Darling is the pivot on which the episode turns from comedy to tragedy. Up to this point in the series, he has been Blackadder’s enemy, the subject of contempt – a sycophantic bureaucrat, keeping a safe distance behind the front line. But we feel his fear intensely as we see him literally pleading for his life, while Melchett – inadvertently or wilfully – misinterprets his protests:

Darling: No, sir…You’re, you’re not listening, sir. I’m begging you, please — for the sake of all the times I’ve helped you with your dicky bows and dicky bladder – please don’t make me…

Melchett: …make you go through the farewell debagging ceremony in the mess?
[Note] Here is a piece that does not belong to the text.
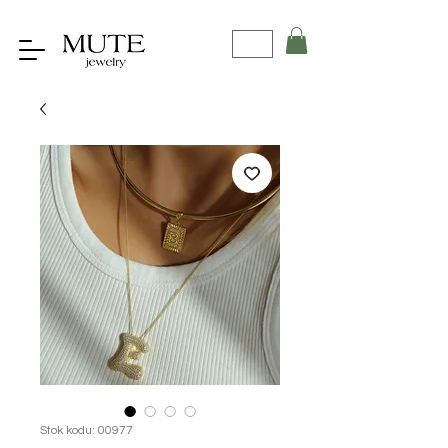
Stok kodu: 00977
Heh! No, I’ve spared you that, too, you touchingly sentimental young
booby! Look: no fuss, no bother – the driver is already here.

Darling has been painted as a coward, but we understand his terror at this sudden turn of events. The nightmare mood of this scene is underlined by Melchett’s unsettling moustache net, and by the dramatic lighting portraying the arriving driver as a figure of doom.

Back in the trench, as the time to go over the top approaches, fear starts to take hold, even in the breezy and mindlessly patriotic George, and the simple Baldrick:

George: Sir?

Blackadder: Yes, Lieutenant?

George: I’m scared, sir.

Baldrick: I’m scared too, sir.

George: I mean, I’m the last of the tiddlywinking leapfroggers from the golden summer of 1914. I don’t want to die. I’m really not overkeen on dying
at all, sir.

As we enter the final sequence, the most moving speech is left to Captain Darling, on his arrival in the trench, when Blackadder asks him how he is feeling:

Erm, not all that good, Blackadder — rather hoped I’d get through the whole show; go back to work at Pratt & Sons; keep wicket for the Croydon gentlemen; marry Doris… Made a note in my diary on my way here. Simply says, “Bugger.”

Blackadder resists the temptation to mock or gloat over Darling, simply replying “Well, quite”. The adversaries are reconciled by fear. And in this moment, we are all Darling. Dislikeable though he is, we cannot but feel his tragedy: why should he be denied this modest, contented future?

As they wait in the trench to go over the top, they notice that the British guns have stopped firing, Darling concludes that the war is over: “Thank God! We lived through it! The Great War – 1914-1917.” (by now this dark joke might now require an explanatory caption: “The war did not end until 1918”). Blackadder has to point out to the men that the guns have only been silenced so they can make their attack.

We hear the chilling anonymous order: “On the signal, company will advance!” Blackadder’s final piece of caustic wit is aimed not at Baldrick, George or Darling, but at the war itself. There is no time to listen to Baldrick’s cunning plan:

Well, I’m afraid it’ll have to wait. Whatever it was, I’m sure it was better than my plan to get out of this by pretending to be mad. I mean, who would have noticed another madman round here?

When Blackadder says “Good luck, everyone” before blowing his whistle for the advance, he is sincere. We’re not laughing any more.

In the famous final scene we see all the main characters (except General Melchett) running into action with explosions around them. The scene is shown in slow motion, accompanied by a haunting, echoing piano slowly playing the Blackadder theme. It then fades into a tranquil poppy field, leaving us to draw our conclusions about their fate. Following the laughter that has gone before, this is devastating.

It was not written that way. The final scene had been hastily filmed on an unconvincing polystyrene set: furthermore the cast members, having once clambered through the obstructions, smoke and explosions in the dark, feared injury and refused to do another take. The resulting amateurish footage undermined the intended poignancy of the scene, so in editing, the episode’s director Richard Boden had the idea of using slow motion and fading into the poppy field with the sound of birdsong. The end credits were omitted.

During the filming of the episode, Rowan Atkinson described sharing his character’s dread of impending death and feeling a “knot in the pit of my stomach”, something he had not experienced before. By the end, we each have that knot in our stomach. To my mind, this is the finest half hour of television ever made.

And yes, I do mean better than the one with Del Boy falling through the bar.